The Marshall Project is a nonprofit, online journalism organization focusing on issues related to criminal justice in the United States. It was founded by former hedge fund manager Neil Barsky with former New York Times executive editor Bill Keller as its first editor-in-chief. Its website states that it aims to "create and sustain a sense of national urgency about the U.S. criminal justice system." Susan Chira has been editor-in-chief since 2019. It has won the Pulitzer Prize twice.

The organization's name honors Thurgood Marshall, the NAACP's civil rights activist and attorney whose arguments won the landmark U.S. Supreme Court school desegregation case, Brown vs.
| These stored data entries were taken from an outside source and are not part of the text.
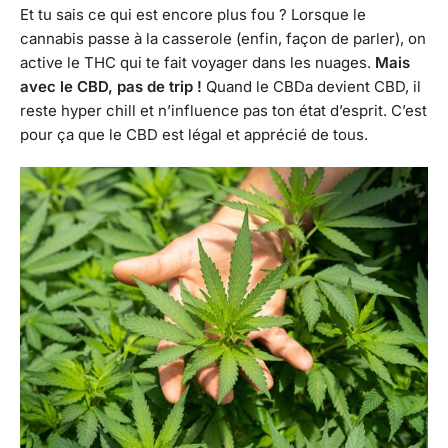
Et tu sais ce qui est encore plus fou ? Lorsque le
cannabis passe à la casserole (enfin, façon de parler), on
active le THC qui te fait voyager dans les nuages.
Mais
avec le CBD, pas de trip !
Quand le CBDa devient CBD, il
reste hyper chill et n’influence pas ton état d’esprit. C’est
pour ça que le CBD est légal et apprécié de tous.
Board of Education, who later became the first African-American justice of that Court.

History

The Marshall Project began as an idea of Neil Barsky, a former hedge-fund manager, in November 2013. When writing an op-ed in The New York Times, Barsky thought it might be a good opportunity to plug the idea, so he included a brief description of the project and the website URL in his byline. In February 2014, The New York Times reported that Bill Keller, who had been executive editor at The New York Times from July 2003 to September 2011, was going to work for the Marshall Project.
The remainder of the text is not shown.